The successful candidate will be part of the Global Clinical Program Management (GCPM) Trial Master File (TMF) team ensuring projects outsourced to Functional Services Provider are aligned to priorities and meet Amgen timeline, quality, data standards and compliance expectations.

Senior TMF Manager role overview:

As Senior Development Operations Manager - TMF Operations, you will support and guide strategy for TMF/Records Management advice consistent with global goals.

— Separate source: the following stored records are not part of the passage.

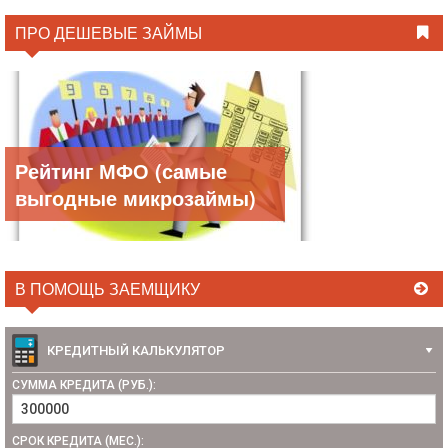
ПРО ДЕШЕВЫЕ ЗАЙМЫ
Рейтинг МФО (самые
выгодные микрозаймы)
В ПОМОЩЬ ЗАЕМЩИКУ
КРЕДИТНЫЙ КАЛЬКУЛЯТОР
СУММА КРЕДИТА (РУБ.):
СРОК КРЕДИТА (МЕС.):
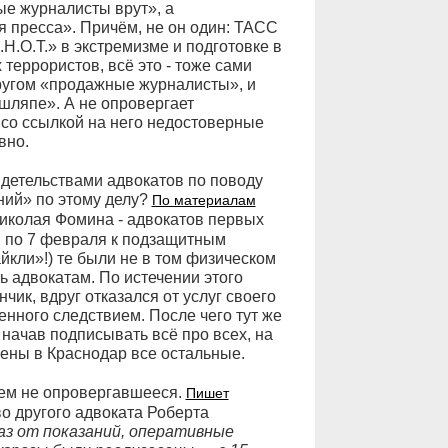
ые журналисты врут», а
я пресса». Причём, не он один: ТАСС
.Н.О.Т.» в экстремизме и подготовке в
террористов, всё это - тоже сами
кругом «продажные журналисты», и
 шляпе». А не опровергает
со ссылкой на него недостоверные
вно.
идетельствами адвокатов по поводу
ний» по этому делу?
По материалам
иколая Фомина - адвокатов первых
я по 7 февраля к подзащитным
йкли»!) те были не в том физическом
ь адвокатам. По истечении этого
ик, вдруг отказался от услуг своего
енного следствием. После чего тут же
начав подписывать всё про всех, на
ены в Краснодар все остальные.
кем не опровергавшееся.
Пишет
о другого адвоката Роберта
аз от показаний, оперативные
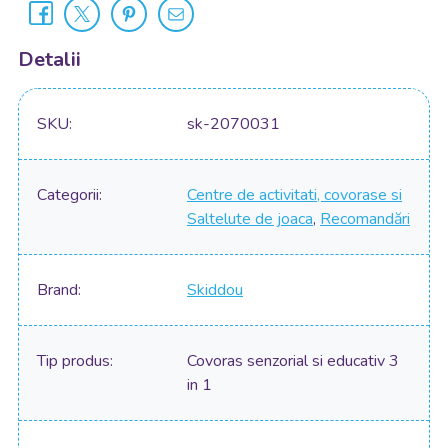
Detalii
SKU
sk-2070031
Categorii
Centre de activitati, covorase si
Saltelute de joaca
,
Recomandări
Brand
Skiddou
Tip produs
Covoras senzorial si educativ 3
in 1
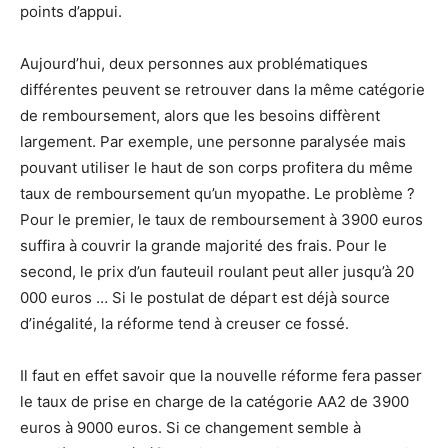
points d’appui.
Aujourd’hui, deux personnes aux problématiques
différentes peuvent se retrouver dans la même catégorie
de remboursement, alors que les besoins diffèrent
largement. Par exemple, une personne paralysée mais
pouvant utiliser le haut de son corps profitera du même
taux de remboursement qu’un myopathe. Le problème ?
Pour le premier, le taux de remboursement à 3900 euros
suffira à couvrir la grande majorité des frais. Pour le
second, le prix d’un fauteuil roulant peut aller jusqu’à 20
000 euros … Si le postulat de départ est déjà source
d’inégalité, la réforme tend à creuser ce fossé.
Il faut en effet savoir que la nouvelle réforme fera passer
le taux de prise en charge de la catégorie AA2 de 3900
euros à 9000 euros. Si ce changement semble à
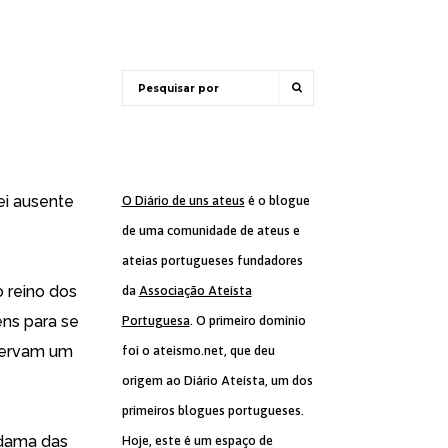
ei ausente
O Diário de uns ateus
é o blogue
de uma comunidade de ateus e
ateias portugueses fundadores
 reino dos
da
Associação Ateísta
ns para se
Portuguesa
. O primeiro domínio
eservam um
foi o ateismo.net, que deu
origem ao Diário Ateísta, um dos
primeiros blogues portugueses.
 dama das
Hoje, este é um espaço de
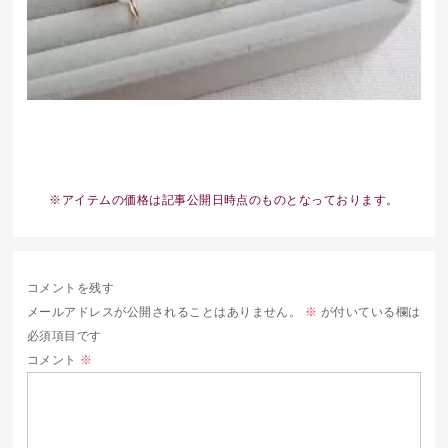
※アイテムの価格は記事公開日時点のものとなっております。
コメントを残す
メールアドレスが公開されることはありません。
※
が付いている欄は
必須項目です
コメント
※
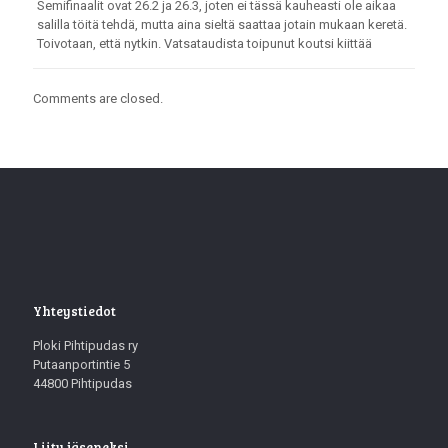
Semifinaalit ovat 26.2 ja 26.3, joten ei tässä kauheasti ole aikaa
salilla töitä tehdä, mutta aina sieltä saattaa jotain mukaan keretä.
Toivotaan, että nytkin. Vatsataudista toipunut koutsi kiittää
Comments are closed.
Yhteystiedot
Ploki Pihtipudas ry
Putaanportintie 5
44800 Pihtipudas
Liity jäseneksi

You will support resource planning activities as well as develop, mentor and coach team. As a Senior Manager, you will ensure operational efficiency and compliance with R&D Standards and training requirements

Responsibilities

  • Support leadership for TMF Operational strategy

  • Ensuring consistent, high quality Records Management advice for all Clinical Trial content

  • Manage and effectively allocate resources to meet project needs

  • Motivate and develop and mentor team, encouraging sharing of best practices and development of process improvements

  • Ensure team awareness and consistent following of current operating procedures

  • Maintaining business relationships cross-functionally within region and globally, status of TMF Ops accountabilities

  • Representing TMF Ops as appropriate, on process improvement initiatives, Development standards authorship or review

  • Lead and/or implement change initiatives in order to develop and improve departmental execution and effectiveness

  • Set goals and ensure delivery

  • Develop best practices for staff management and development through collaboration with other GDO line and functional managers

  • Develop and maintain robust relationships with internal and external experts and key global stakeholders

  • Identify and leverage external knowledge of industry best practices and processes

Basic Qualifications

  • Bachelor degree or equivalent

  • Strong experience of global regulatory requirements and guidelines for conducting clinical research and safety monitoring / reporting

  • Strong knowledge of GCP, external and internal regulatory requirements / guidelines

  • Experience of resource management and organisational capacity

  • Experience of developing goals, training plans to maximise team management and career development

  • Experience managing projects in a matrix organisation

  • Strong communication, negotiation and leadership skills

  • Solution orientated, driven to achieve results

  • Ability to network and build relationships to maximise organisational function and capabilities.

Location:

Cambridge, Uxbridge in UK or Thousand Oaks in US.

Remuneration:

Competitive salary & comprehensive benefits package including bonus scheme

The company:

Amgen is one of the world's largest independent biotechnology companies, with global revenue of $23 billion and nearly 20,000 employees globally. For more than 35 years, Amgen has pioneered biotechnology breakthroughs, to bring state-of-the-art medicines from laboratory to the patient. Amgen has not only discovered and developed innovative human therapeutics but has invested in cutting edge manufacturing capability and support services to deliver these exciting therapies to medical teams around the world.